One of the themes I am hearing in Canada is that the context for mission has not become any easier. The deconstruction of a Judeo-Christian ethical framework creates huge issues around sexual morality, physician assisted death, inequality and injustice. We face not just challenging issues but a changing culture where living out Christian faith often makes us feel part of a misunderstood minority.
I am not alone in starting a new phase of ministry. The changing seasons and rhythms of the year create challenges for us all.
It takes courage to join an InterVarsity group on campus. Christian faith puts students in a minority. There is risk in sharing the good news with friends and a cost to Biblical discipleship.
It takes courage to be a Christian student, relating faith to studies and applying the gospel to the whole of life,
It takes courage to be a student leader and expend time and energy in serving God’s purpose.

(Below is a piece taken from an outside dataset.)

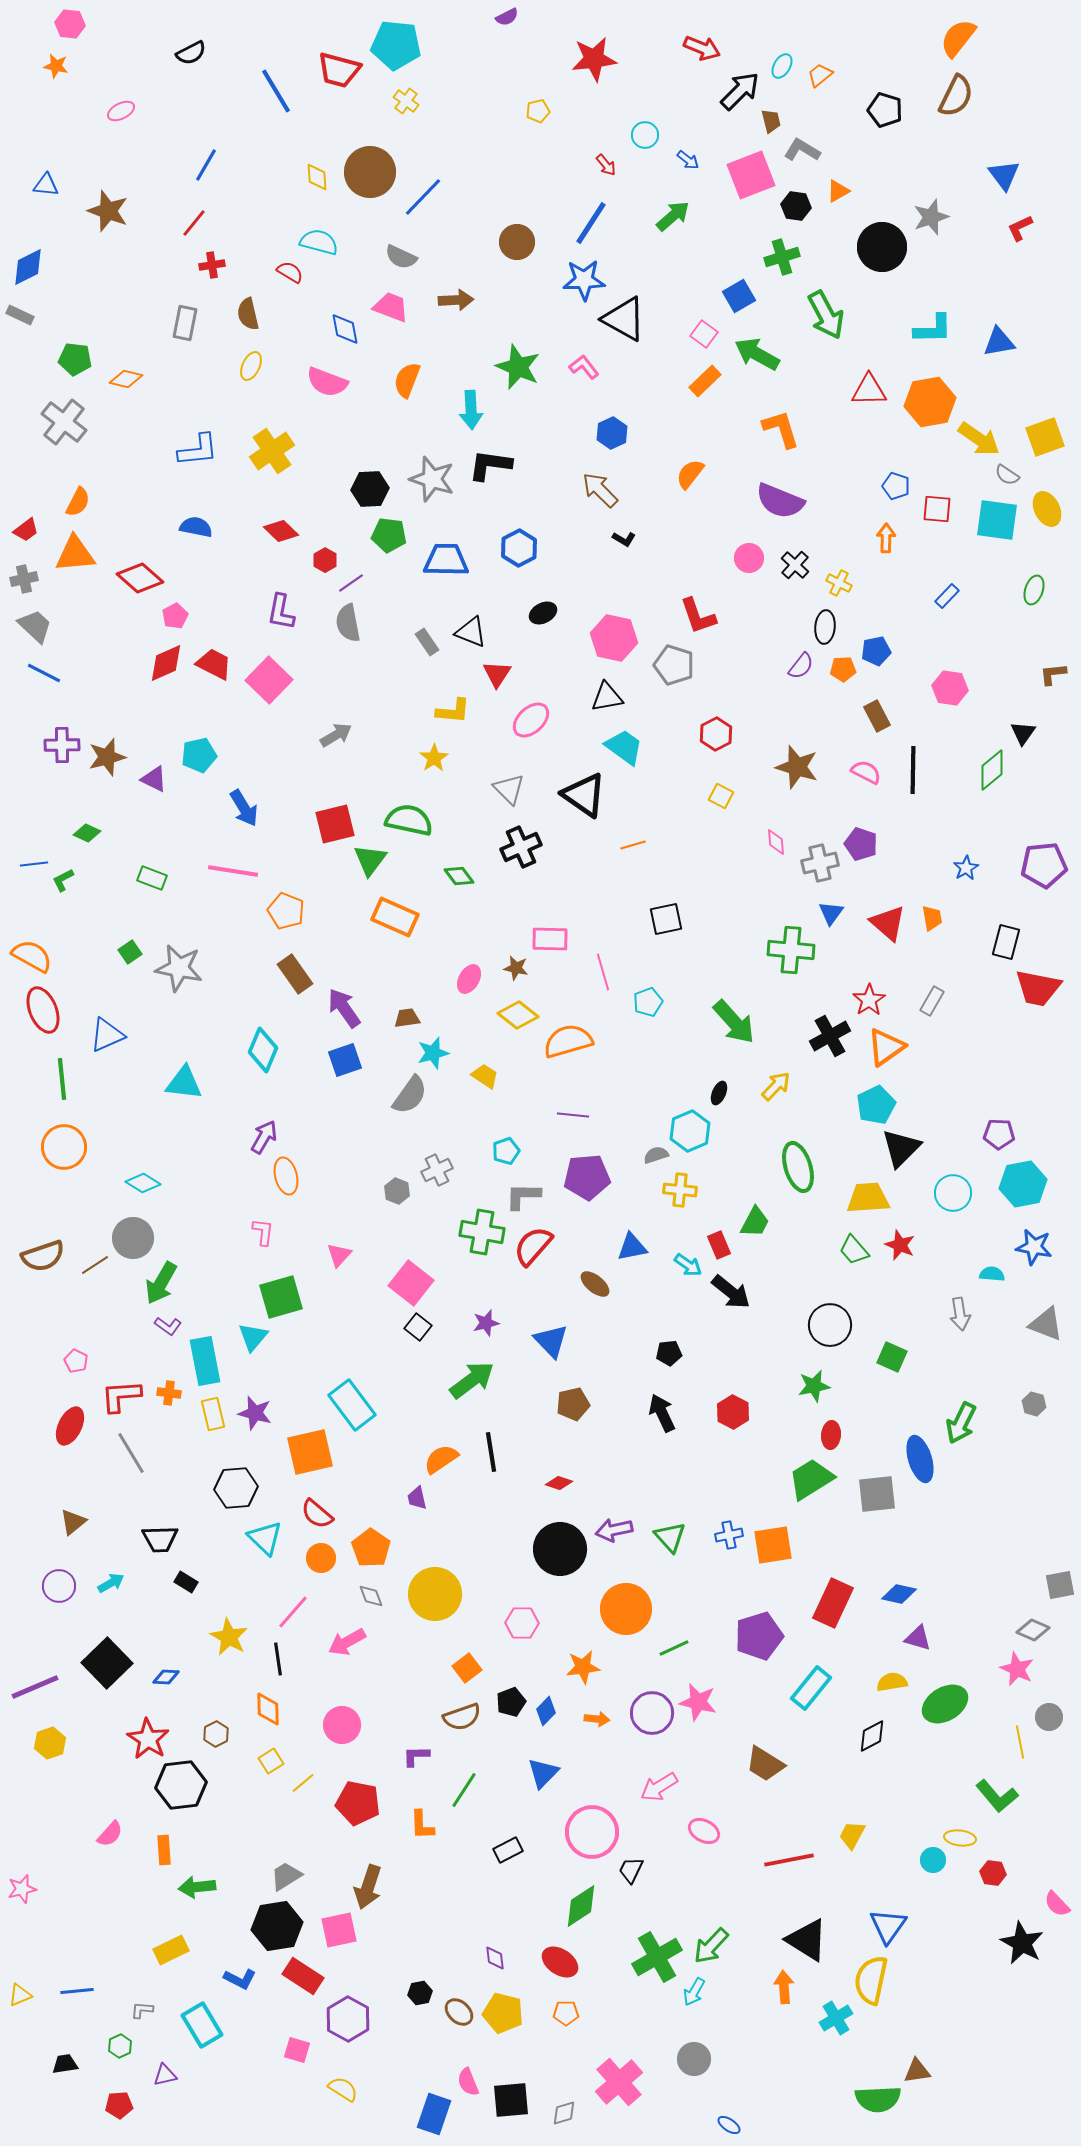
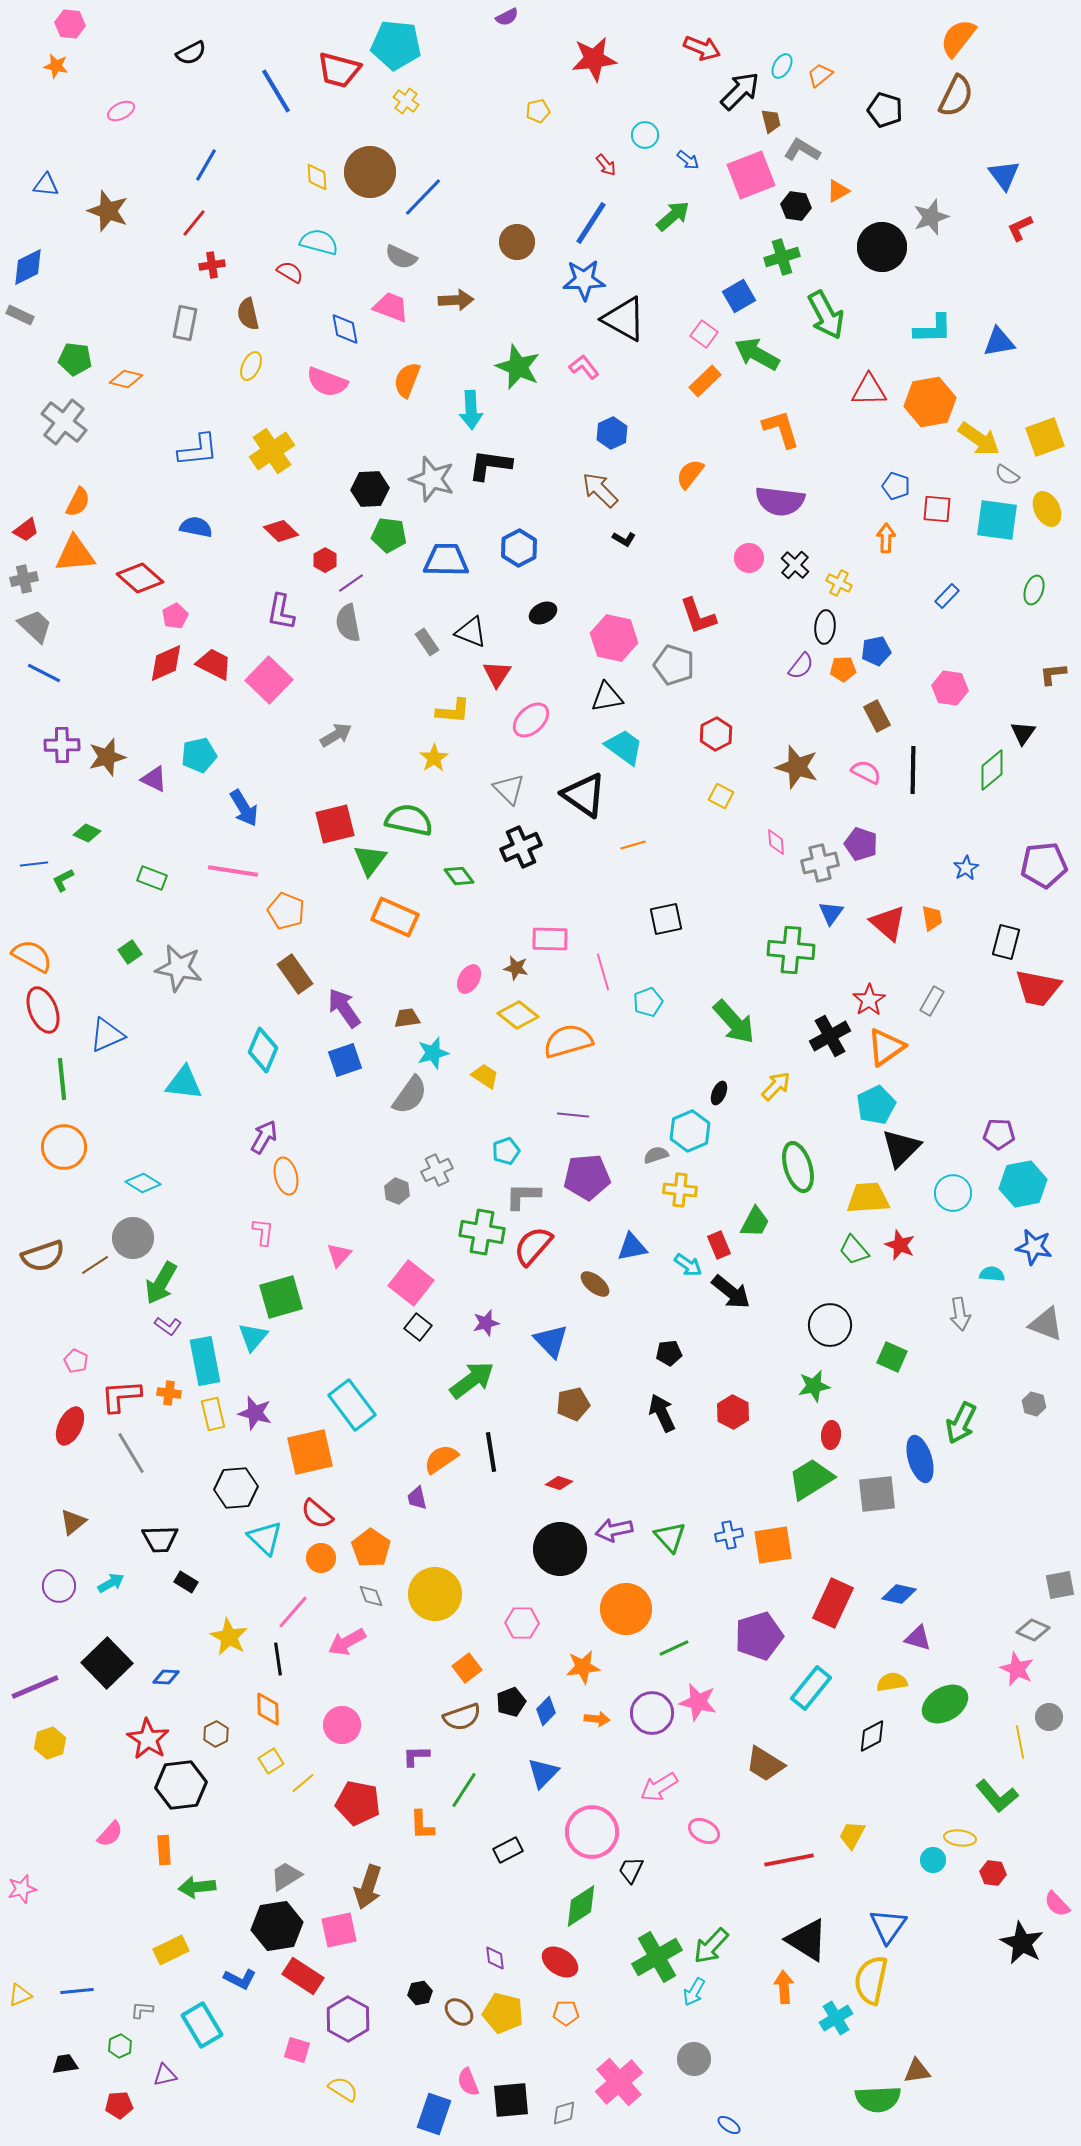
purple semicircle at (780, 501): rotated 15 degrees counterclockwise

It takes courage to keep following Jesus after summer camp has ended and the rich community of friends and fellow disciples has dispersed.
It takes courage to be a Christian graduate committed to living an undivided life at work and at play.
Join me in Prayer
My hope and prayer is that InterVarsity will continue to be formative in the lives of young people and families, invest in student leaders and support Christian graduates so that in their sport, studies, art and music, professional life, relationships, churches and communities they can encourage each other to embrace the new challenges and take opportunities with courage, imagination and strength.
I hope to have the opportunity of meeting many of you soon. We are grateful for all who partner with us in this great endeavour. I look forward to hearing your stories and to feeling your faith as well as your fears.
But, as they say in France “Bon Courage”. Or as they say in Persia “خدا قوت” . Or as God said to Joshua all those years ago: “Be strong and courageous. Do not be afraid; do not be discouraged, for the Lord your God will be with you wherever you go.”